**Activity:** Your task is to copy every line of the entries that contains "muỗng".

**Transcribed page contents:**
___

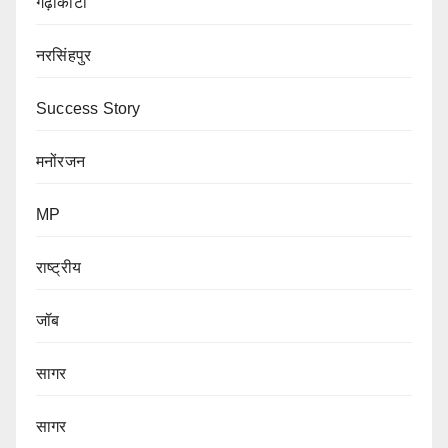
गढ़ाकोटा
नरसिंहपुर
Success Story
मनोंरजन
MP
राष्ट्रीय
जॉब
सागर
सागर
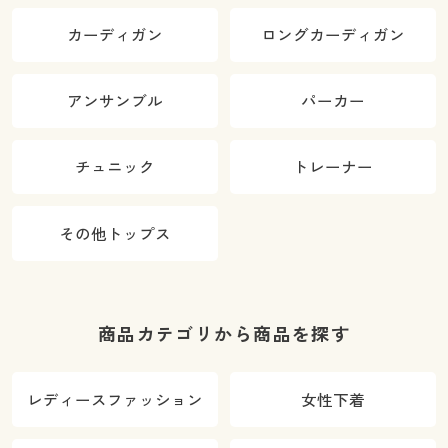
カーディガン
ロングカーディガン
アンサンブル
パーカー
チュニック
トレーナー
その他トップス
商品カテゴリから商品を探す
レディースファッション
女性下着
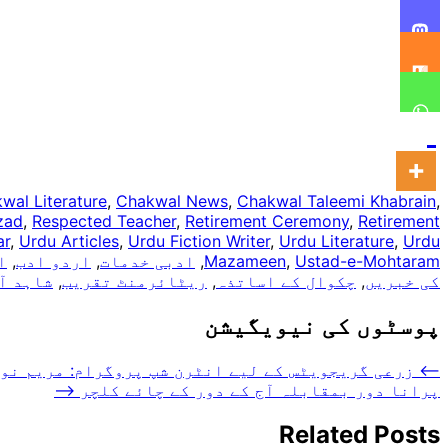
wal Literature
,
Chakwal News
,
Chakwal Taleemi Khabrain
,
zad
,
Respected Teacher
,
Retirement Ceremony
,
Retirement
ar
,
Urdu Articles
,
Urdu Fiction Writer
,
Urdu Literature
,
Urdu
Ustad-e-Mohtaram
,
Mazameen
,
ادبی خدمات
,
اردو ادب
,
ا
کی خبریں
,
چکوال کے اساتذہ
,
ریٹائرمنٹ تقریب
,
شاہد آ
پوسٹوں کی نیویگیشن
⟵
زرعی گریجویٹس کے لیے انٹرن شپ پروگرام: مریم نوا
پرانا دور بمقابلہ آج کے دور کے چائے کلچر
⟶
Related Posts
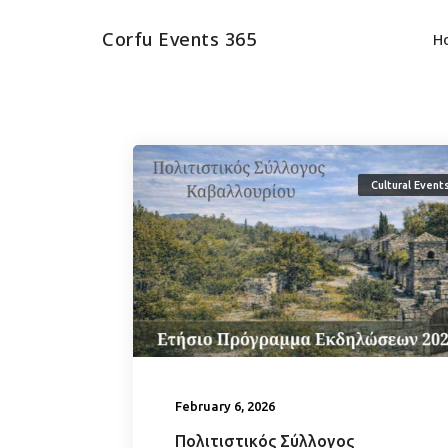
Corfu Events 365
H
Cultural Event
February 6, 2026
Πολιτιστικός Σύλλογος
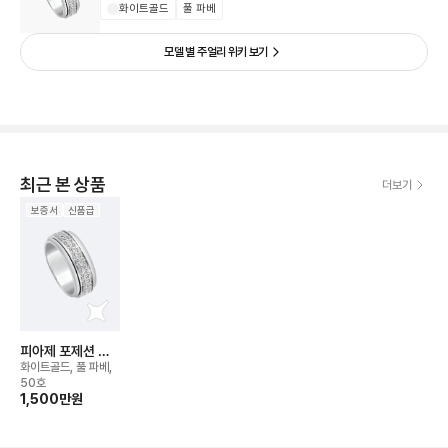
화이트골드
풀 파베
모델 별 주얼리 위키 보기
최근 본 상품
더보기
보증서
신품급
피아제 포제션 웨
딩 밴드 링
화이트골드, 풀 파베,
50호
1,500만
원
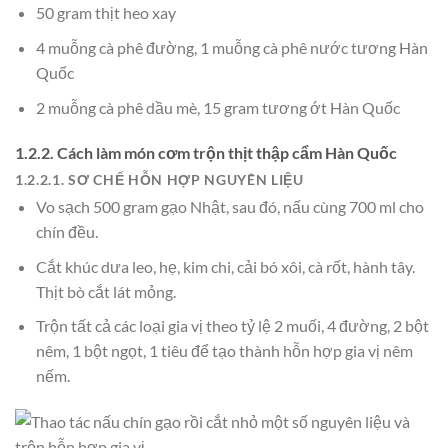
50 gram thịt heo xay
4 muỗng cà phê đường, 1 muỗng cà phê nước tương Hàn
Quốc
2 muỗng cà phê dầu mè, 15 gram tương ớt Hàn Quốc
1.2.2. Cách làm món cơm trộn thịt thập cẩm Hàn Quốc
1.2.2.1. SƠ CHẾ HỖN HỢP NGUYÊN LIỆU
Vo sạch 500 gram gạo Nhật, sau đó, nấu cùng 700 ml cho
chín đều.
Cắt khúc dưa leo, hẹ, kim chi, cải bó xôi, cà rốt, hành tây.
Thịt bò cắt lát mỏng.
Trộn tất cả các loại gia vị theo tỷ lệ 2 muối, 4 đường, 2 bột
nêm, 1 bột ngọt, 1 tiêu để tạo thành hỗn hợp gia vị nêm
nếm.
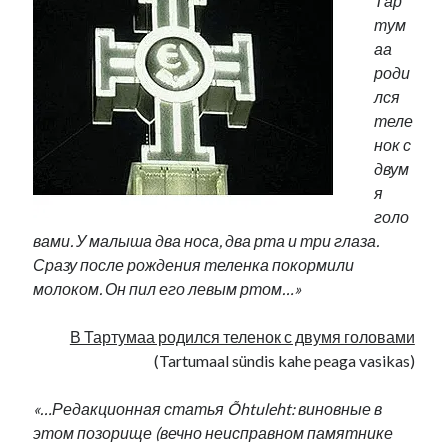
Тар
тум
аа
роди
лся
теле
нок с
двум
я
голо
вами. У малыша два носа, два рта и три глаза.
Сразу после рождения теленка покормили
молоком. Он пил его левым ртом…»
В Тартумаа родился теленок с двумя головами
(Tartumaal sündis kahe peaga vasikas)
«…Редакционная статья Õhtuleht: виновные в
этом позорище (вечно неисправном памятнике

___

**Result of the task:**
4 muỗng cà phê đường, 1 muỗng cà phê nước tương Hàn
2 muỗng cà phê dầu mè, 15 gram tương ớt Hàn Quốc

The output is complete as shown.